Asked how he became a jihadist, Abdeslam said, "I'm afraid of God, of hell, of God's punishment. When I saw my brothers getting massacred in Syria, it's true I wasn't a devout Muslim. I enjoyed life. I partied. That was all that mattered. It started to interest me because of the war in Syria. I wanted to help my brothers, though I wasn't a pious man. I felt attacked, threatened . . . I understood that I had to act for the cause."

A psychiatrists’ report dated December 30th, 2021, concluded that Abdeslam was “a rather ordinary human who chose totalitarian dehumanisation” and who recited Islamic State propaganda “like a trained parakeet”.

Judge Jean-Louis Périès asked Abdeslam if he approved of the beheadings, rapes and enslavement of women captives practised by Islamic State.

France maintained the death penalty until 1981, Abdeslam replied.

Islamic State recorded videos of beheadings for propaganda, Judge Périès noted. “Yes, but Islamic State obeys the Koran, Islamic tradition. That exists in the Koran . . . We are not going to change our religion to please others,” Abdeslam said.

When Abdeslam said he was “not a danger for society” a wave of incredulity swept through the courtroom.

Lives ‘destroyed’

Abdelhamid Abaaoud, the Islamic State operative who planned the Paris attacks and who died in a showdown with police five days later, had been filmed at the wheel of a pick-up truck in Syria, dragging the corpses of enemies behind. Abdeslam said he did not approve of such behaviour, then added. "He's my brother, my childhood friend. He's gone now. I hope that I will soon join him."

Abdeslam’s mother, sister and former fiancée had been scheduled to testify the same day, but instead sent letters which were read in court. Yasmina, his fiancée, said “he destroyed the lives of his parents, of hundreds of people and my life”.

Abdeslam’s mother apologised for not having the strength to endure the gaze of the court. “I apprehend seeing the fruit of my womb in the dock. This is the letter of a mother and though I know how serious are the crimes he is accused of, I nonetheless remain a mother who defends her children.”

Abdeslam’s brother, Brahim, died when he detonated his suicide vest on the night of the attacks. “No mother should have to live through that,” she wrote, imploring the court to have mercy on her other son, because he had not opened fire or blown himself up.

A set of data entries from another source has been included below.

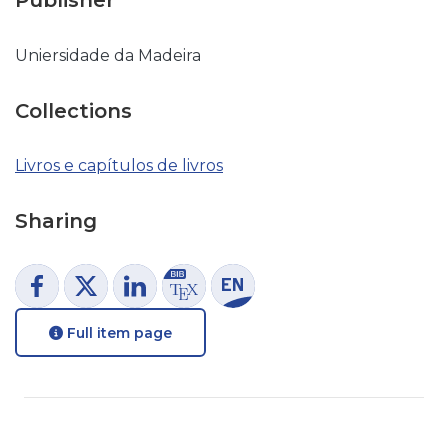
Publisher
Uniersidade da Madeira
Collections
Livros e capítulos de livros
Sharing
Full item page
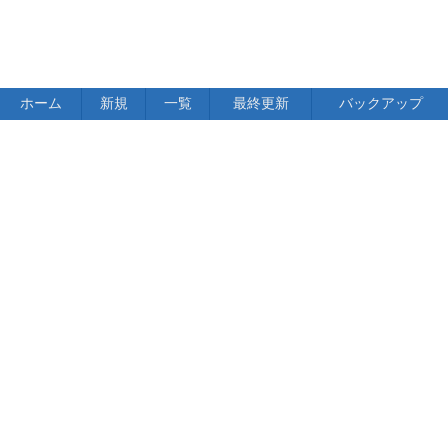
ホーム
新規
一覧
最終更新
バックアップ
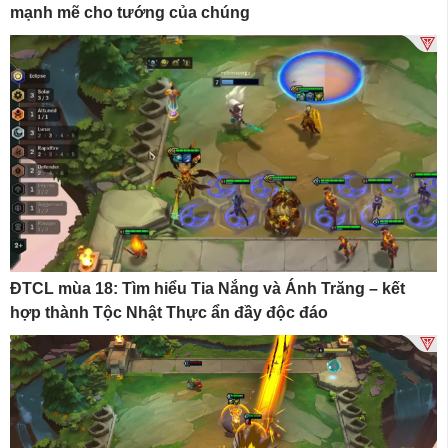
mạnh mẽ cho tướng của chúng
ĐTCL mùa 18: Tìm hiểu Tia Nắng và Ánh Trăng – kết
hợp thành Tộc Nhật Thực ẩn đầy độc đáo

A lawyer for the civil plaintiffs asked Abdeslam why he did not blow himself up like the others. “I used to go to cafes like that, fashionable, I put on a shirt and cologne . . . There’s a moment of doubt to blow yourself up. A person asks himself ‘can I go through with it or not?’ But people who didn’t kill, you can’t convict them like those at the head of Islamic State. We’re in prison, in solitary confinement. Obviously, you say to yourself, “I should have set off [the suicide vest].”